Microsoft Teams

Large corporations use Teams for interdepartmental collaboration, SMBs use Teams to communicate with clients & partners, and educational institutions use it for student/faculty communication. For organizations that have a large employee base or are constantly working with new people - sharing contacts becomes an integral part of their workflow.

ROLE

Product Design Intern

PROJECT TYPE

New Feature

PLATFORM

Desktop, Mobile

DURATION

May - June 2022

TEAM

PM, Design Mentor

OUTCOME

Presented to wider PM and design leadership

My Role & Process

During my internship in the summer of 2022, I joined the Teams for SMBs design team working on immediate UX needs with PMs and future vision initiatives. Outside of my core responsibilities, this project was self driven and exploratory.

Contact sharing is an inefficient, manual effort

Currently, there is no dedicated way for a user to share a contact with another user on Teams. As a workaround, users have to manually click, copy, and occasionally take a screenshot before pasting the information. For those with more pressing tasks, sharing contacts should be a more streamlined process.

User Research

Due to reduced funding for formal user research, I spoke with internal users from the Global Intern group within Microsoft. I assumed that they were tech-savvy, familiar with various contact-sharing methods in other apps and would have an opinion on what they disliked and liked.

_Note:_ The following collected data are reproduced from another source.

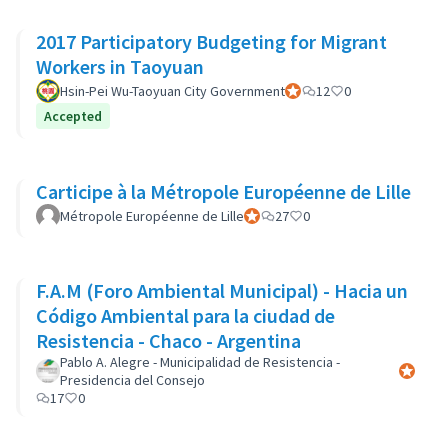
2017 Participatory Budgeting for Migrant
Workers in Taoyuan
Hsin-Pei Wu-Taoyuan City Government
Official participant
12
0
Accepted
Carticipe à la Métropole Européenne de Lille
Métropole Européenne de Lille
Official participant
27
0
F.A.M (Foro Ambiental Municipal) - Hacia un
Código Ambiental para la ciudad de
Resistencia - Chaco - Argentina
Pablo A. Alegre - Municipalidad de Resistencia -
Official 
Presidencia del Consejo
17
0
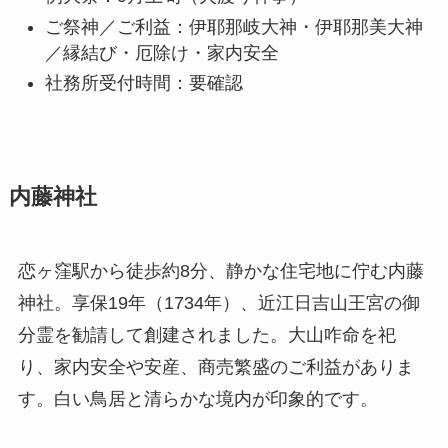
ご祭神／ご利益：伊耶那岐大神・伊耶那美大神
／縁結び・厄除け・家内安全
社務所受付時間：要確認
内藤神社
恋ヶ窪駅から徒歩約8分、静かな住宅地に佇む内藤
神社。享保19年（1734年）、近江日吉山王宮の御
分霊を勧請して創建されました。大山咋命を祀
り、家内安全や安産、商売繁盛のご利益がありま
す。白い鳥居と清らかな境内が印象的です。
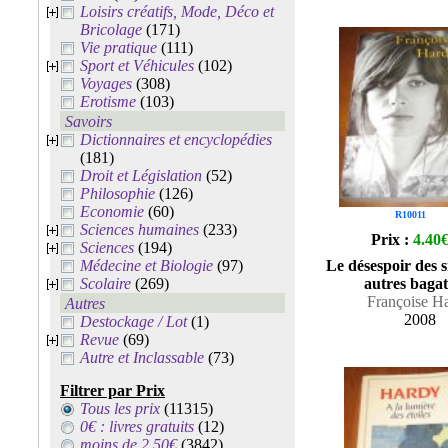
Loisirs créatifs, Mode, Déco et
Bricolage
(171)
Vie pratique
(111)
Sport et Véhicules
(102)
Voyages
(308)
Erotisme
(103)
Savoirs
Dictionnaires et encyclopédies
(181)
Droit et Législation
(52)
Philosophie
(126)
Economie
(60)
R10011
Sciences humaines
(233)
Prix :
4.40
Sciences
(194)
Médecine et Biologie
(97)
Le désespoir des 
Scolaire
(269)
autres bagat
Françoise H
Autres
2008
Destockage / Lot
(1)
Revue
(69)
Autre et Inclassable
(73)
Filtrer par Prix
Tous les prix
(11315)
0€ : livres gratuits
(12)
moins de 2.50€
(3842)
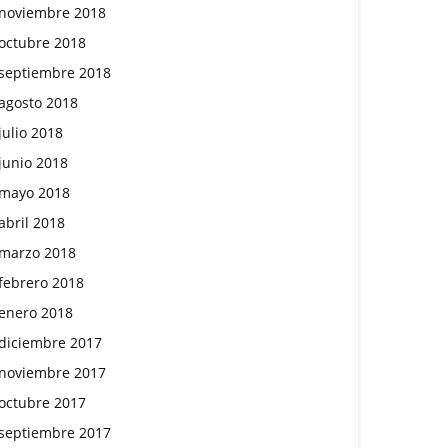
noviembre 2018
octubre 2018
septiembre 2018
agosto 2018
julio 2018
junio 2018
mayo 2018
abril 2018
marzo 2018
febrero 2018
enero 2018
diciembre 2017
noviembre 2017
octubre 2017
septiembre 2017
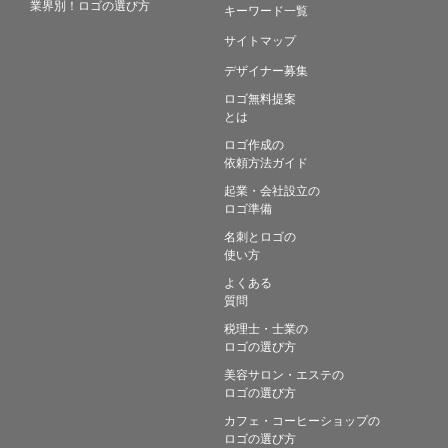
業界別！ロゴの選び方
キーワード一覧
サイトマップ
デザイナー募集
ロゴ無料提案
とは
ロゴ作成の
依頼方法ガイド
起業・会社設立の
ロゴ準備
名刺とロゴの
使い方
よくある
質問
税理士・士業の
ロゴの選び方
美容サロン・エステの
ロゴの選び方
カフェ・コーヒーショップの
ロゴの選び方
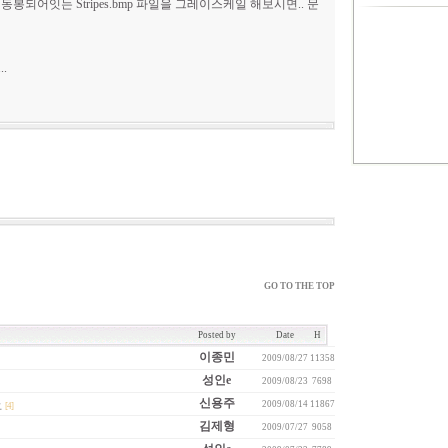
되어잇는 Stripes.bmp 파일을 그레이스케일 해보시면.. 문
.
GO TO THE TOP
Posted by
Date
H
이종민
2009/08/27
11358
성인e
2009/08/23
7698
신용주
上
2009/08/14
11867
[4]
김제형
2009/07/27
9058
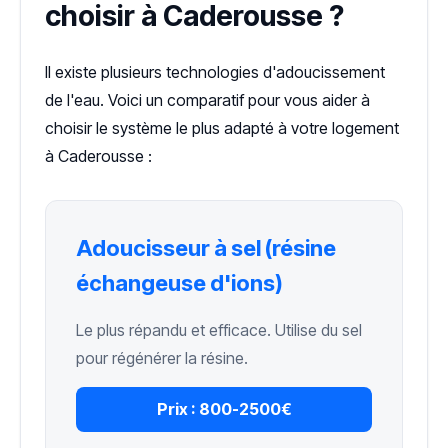
choisir à Caderousse ?
Il existe plusieurs technologies d'adoucissement
de l'eau. Voici un comparatif pour vous aider à
choisir le système le plus adapté à votre logement
à Caderousse :
Adoucisseur à sel (résine
échangeuse d'ions)
Le plus répandu et efficace. Utilise du sel
pour régénérer la résine.
Prix :
800-2500€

I learned that people care about privacy! Users would not mind their social media profile being shared if it was only their platform alias being given since no personal contact information like email or phone number is revealed.

Microsoft Teams requires having a contact's email or phone number to initiate a conversation. This complicates the process by introducing an additional layer needed to maintain user privacy.

Narrowing Concepts

With a ton of design ideas in hand, I wanted to get an initial gauge from the resources I had:

  • PMs and Engineers: I spoke with PMs to understand how they envisioned share contacts fitting into the platform given the many other projects they manage, as well as Engineers to understand technical constraints.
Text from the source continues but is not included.